2. Proof by contradiction. Let's suppose that there is an $$i\in\Bbb{N}$$ such that all digits starting by $$x_i$$ are nines. Then you have: $$x_i=9\\ x-\bigl(N+\sum_{j=1}^{i}\frac{x_j}{10^j}\bigr)=0.\bar{9}\cdot10^{-i}=10^{-i}$$ However, $$10^{-1} \notin [0,10^{-i})$$ And this is a contradiction with the statement in the answer to question 1.

• Can you modify your argument for (2) to a general real number? May 12 '20 at 8:06
• @Shahab I made a proper proof for the second answer. May 12 '20 at 8:19
• Thank you. Can you also please check the updated question? May 12 '20 at 8:20
• @Shahab Your attempt is also an induction in a way. You start at $i=1,2$ and then you apply the same rules to prove it for higher $i$. May 12 '20 at 8:31
• Technically I don't use induction. The cases $i=1,2$ have a similar proof but they stand alone as does the case $i>2$. My question is: is this correct? May 12 '20 at 10:31

Proof by example:

Let the number be $$\pi$$.

At a certain stage of the discovery of the decimals, assume that we have established

$$0\le10^5(\pi-3.14159)<1.$$

This implies

$$0\le10^6(\pi-3.14159)<10$$ and it turns out that

$$\lfloor10^6(\pi-3.14159)\rfloor=2.$$

Due to the bracketing in $$[0,10)$$, the new digit is perforce one of $$0,1,\cdots9$$.

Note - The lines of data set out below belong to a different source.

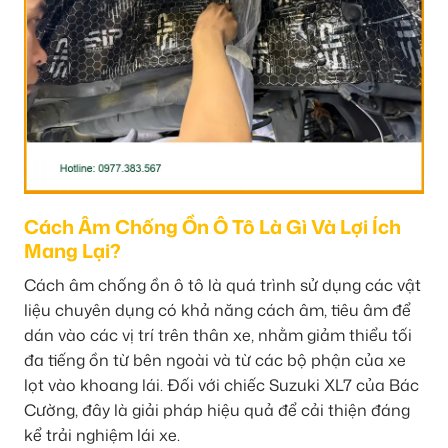
Cách Âm Chống Ồn Ô Tô Là Gì Và Lợi Ích
Mang Lại?
Cách âm chống ồn ô tô là quá trình sử dụng các vật
liệu chuyên dụng có khả năng cách âm, tiêu âm để
dán vào các vị trí trên thân xe, nhằm giảm thiểu tối
đa tiếng ồn từ bên ngoài và từ các bộ phận của xe
lọt vào khoang lái. Đối với chiếc Suzuki XL7 của Bác
Cường, đây là giải pháp hiệu quả để cải thiện đáng
kể trải nghiệm lái xe.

Then by subtracting $$2$$ we get the fractional part of the above number, such that

$$0\le10^6(\pi-3.14159)-2=10^6(\pi-3.141592)<1$$ and we can iterate.

The process is started with $$0\le\pi-3<1.$$

This is indeed an inductive proof, as you can replace the concrete decimals by variables throughout.

For the second question, notice that you will never get an infinite representation like $$3.1415\bar9$$ because the series is numerically equal to the number $$3.1416$$, with the representation $$3.1416\bar0$$. Hence uniqueness is guaranteed.